▶ _ABOUT THIS EXERCISE_
What you return should match the listing exactly, minus its images.

___ INPUT DATA

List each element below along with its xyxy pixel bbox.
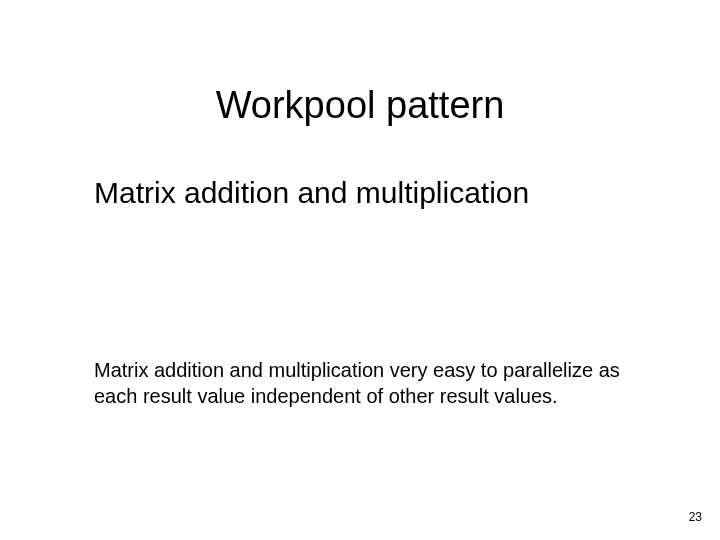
slide: Workpool pattern Matrix addition and mul…: [0, 0, 720, 540]
slide-title: Workpool pattern: [0, 84, 720, 127]
slide-body-text: Matrix addition and multiplication very …: [94, 358, 634, 409]
page-number: 23: [689, 510, 702, 524]
slide-subtitle: Matrix addition and multiplication: [94, 176, 529, 210]
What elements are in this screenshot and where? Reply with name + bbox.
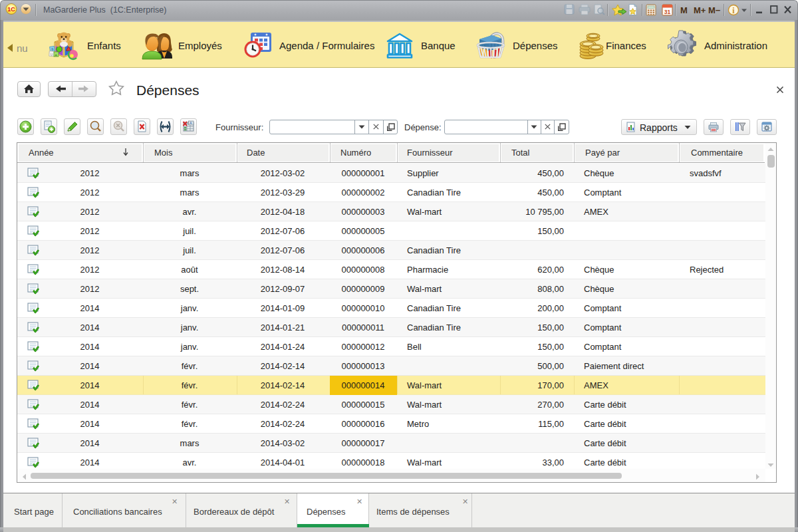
svg-text:1C: 1C <box>7 6 15 13</box>
svg-text:31: 31 <box>664 9 671 15</box>
svg-text:M+: M+ <box>694 5 706 15</box>
svg-text:M−: M− <box>708 5 721 15</box>
svg-text:A: A <box>190 121 192 125</box>
svg-text:M: M <box>680 5 688 15</box>
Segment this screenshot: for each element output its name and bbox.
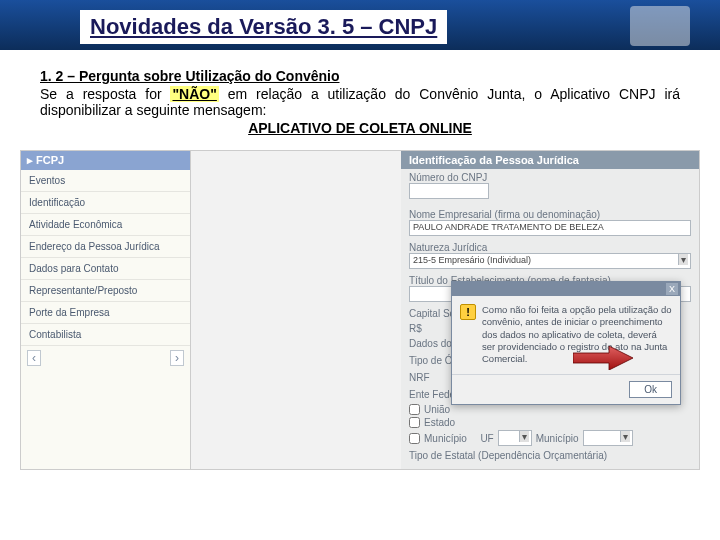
close-icon[interactable]: X [666, 283, 678, 295]
nome-input[interactable]: PAULO ANDRADE TRATAMENTO DE BELEZA [409, 220, 691, 236]
municipio-checkbox[interactable] [409, 433, 420, 444]
uf-label: UF [480, 433, 493, 444]
sidebar-item-porte[interactable]: Porte da Empresa [21, 302, 190, 324]
logo-icon [630, 6, 690, 46]
sidebar-item-endereco[interactable]: Endereço da Pessoa Jurídica [21, 236, 190, 258]
rs-label: R$ [409, 323, 422, 334]
sidebar-item-contabilista[interactable]: Contabilista [21, 324, 190, 346]
warning-icon: ! [460, 304, 476, 320]
page-title: Novidades da Versão 3. 5 – CNPJ [80, 10, 447, 44]
nj-select[interactable]: 215-5 Empresário (Individual) [409, 253, 691, 269]
sidebar-panel: ▸ FCPJ Eventos Identificação Atividade E… [21, 151, 191, 469]
sidebar-item-representante[interactable]: Representante/Preposto [21, 280, 190, 302]
app-name-label: APLICATIVO DE COLETA ONLINE [40, 120, 680, 136]
sidebar-item-identificacao[interactable]: Identificação [21, 192, 190, 214]
intro-pre: Se a resposta for [40, 86, 170, 102]
sidebar-forward-button[interactable]: › [170, 350, 184, 366]
panel-header: Identificação da Pessoa Jurídica [401, 151, 699, 169]
sidebar-section-fcpj[interactable]: ▸ FCPJ [21, 151, 190, 170]
sidebar-item-atividade[interactable]: Atividade Econômica [21, 214, 190, 236]
svg-marker-0 [573, 346, 633, 370]
sidebar-item-contato[interactable]: Dados para Contato [21, 258, 190, 280]
uf-select[interactable] [498, 430, 532, 446]
estado-label: Estado [424, 417, 455, 428]
cnpj-label: Número do CNPJ [409, 172, 691, 183]
municipio-label: Município [424, 433, 467, 444]
section-heading: 1. 2 – Pergunta sobre Utilização do Conv… [40, 68, 680, 84]
estado-checkbox[interactable] [409, 417, 420, 428]
dialog-titlebar: X [452, 282, 680, 296]
cnpj-input[interactable] [409, 183, 489, 199]
warning-dialog: X ! Como não foi feita a opção pela util… [451, 281, 681, 405]
ok-button[interactable]: Ok [629, 381, 672, 398]
tipo-estatal-label: Tipo de Estatal (Dependência Orçamentári… [409, 450, 691, 461]
uniao-label: União [424, 404, 450, 415]
app-screenshot: ▸ FCPJ Eventos Identificação Atividade E… [20, 150, 700, 470]
intro-text: 1. 2 – Pergunta sobre Utilização do Conv… [0, 50, 720, 144]
arrow-callout-icon [573, 346, 633, 370]
sidebar-back-button[interactable]: ‹ [27, 350, 41, 366]
nj-label: Natureza Jurídica [409, 242, 691, 253]
sidebar-item-eventos[interactable]: Eventos [21, 170, 190, 192]
highlight-nao: "NÃO" [170, 86, 218, 102]
nome-label: Nome Empresarial (firma ou denominação) [409, 209, 691, 220]
municipio-select[interactable] [583, 430, 633, 446]
municipio2-label: Município [536, 433, 579, 444]
uniao-checkbox[interactable] [409, 404, 420, 415]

______

▶ _WRITTEN ANSWER_
List each element below along with its xyxy pixel bbox.
slide: Workpool pattern Matrix addition and mul…: [0, 0, 720, 540]
slide-title: Workpool pattern: [0, 84, 720, 127]
slide-body-text: Matrix addition and multiplication very …: [94, 358, 634, 409]
page-number: 23: [689, 510, 702, 524]
slide-subtitle: Matrix addition and multiplication: [94, 176, 529, 210]
What elements are in this screenshot and where? Reply with name + bbox.
svg-text:1C: 1C <box>7 6 15 13</box>
svg-text:31: 31 <box>664 9 671 15</box>
svg-text:M+: M+ <box>694 5 706 15</box>
svg-text:M−: M− <box>708 5 721 15</box>
svg-text:A: A <box>190 121 192 125</box>
svg-text:M: M <box>680 5 688 15</box>
Segment this screenshot: for each element output its name and bbox.
close-icon[interactable]: X [666, 283, 678, 295]
nome-input[interactable]: PAULO ANDRADE TRATAMENTO DE BELEZA [409, 220, 691, 236]
municipio-checkbox[interactable] [409, 433, 420, 444]
uf-label: UF [480, 433, 493, 444]
sidebar-item-porte[interactable]: Porte da Empresa [21, 302, 190, 324]
logo-icon [630, 6, 690, 46]
sidebar-item-endereco[interactable]: Endereço da Pessoa Jurídica [21, 236, 190, 258]
rs-label: R$ [409, 323, 422, 334]
sidebar-item-contabilista[interactable]: Contabilista [21, 324, 190, 346]
warning-icon: ! [460, 304, 476, 320]
page-title: Novidades da Versão 3. 5 – CNPJ [80, 10, 447, 44]
nj-select[interactable]: 215-5 Empresário (Individual) [409, 253, 691, 269]
sidebar-panel: ▸ FCPJ Eventos Identificação Atividade E… [21, 151, 191, 469]
sidebar-item-representante[interactable]: Representante/Preposto [21, 280, 190, 302]
app-name-label: APLICATIVO DE COLETA ONLINE [40, 120, 680, 136]
sidebar-item-identificacao[interactable]: Identificação [21, 192, 190, 214]
intro-pre: Se a resposta for [40, 86, 170, 102]
sidebar-forward-button[interactable]: › [170, 350, 184, 366]
panel-header: Identificação da Pessoa Jurídica [401, 151, 699, 169]
sidebar-section-fcpj[interactable]: ▸ FCPJ [21, 151, 190, 170]
sidebar-item-atividade[interactable]: Atividade Econômica [21, 214, 190, 236]
svg-marker-0 [573, 346, 633, 370]
sidebar-item-contato[interactable]: Dados para Contato [21, 258, 190, 280]
uf-select[interactable] [498, 430, 532, 446]
estado-label: Estado [424, 417, 455, 428]
cnpj-label: Número do CNPJ [409, 172, 691, 183]
municipio-label: Município [424, 433, 467, 444]
section-heading: 1. 2 – Pergunta sobre Utilização do Conv… [40, 68, 680, 84]
estado-checkbox[interactable] [409, 417, 420, 428]
dialog-titlebar: X [452, 282, 680, 296]
cnpj-input[interactable] [409, 183, 489, 199]
warning-dialog: X ! Como não foi feita a opção pela util… [451, 281, 681, 405]
ok-button[interactable]: Ok [629, 381, 672, 398]
tipo-estatal-label: Tipo de Estatal (Dependência Orçamentári… [409, 450, 691, 461]
uniao-label: União [424, 404, 450, 415]
app-screenshot: ▸ FCPJ Eventos Identificação Atividade E… [20, 150, 700, 470]
intro-text: 1. 2 – Pergunta sobre Utilização do Conv… [0, 50, 720, 144]
arrow-callout-icon [573, 346, 633, 370]
sidebar-back-button[interactable]: ‹ [27, 350, 41, 366]
nj-label: Natureza Jurídica [409, 242, 691, 253]
sidebar-item-eventos[interactable]: Eventos [21, 170, 190, 192]
highlight-nao: "NÃO" [170, 86, 218, 102]
nome-label: Nome Empresarial (firma ou denominação) [409, 209, 691, 220]
municipio-select[interactable] [583, 430, 633, 446]
municipio2-label: Município [536, 433, 579, 444]
uniao-checkbox[interactable] [409, 404, 420, 415]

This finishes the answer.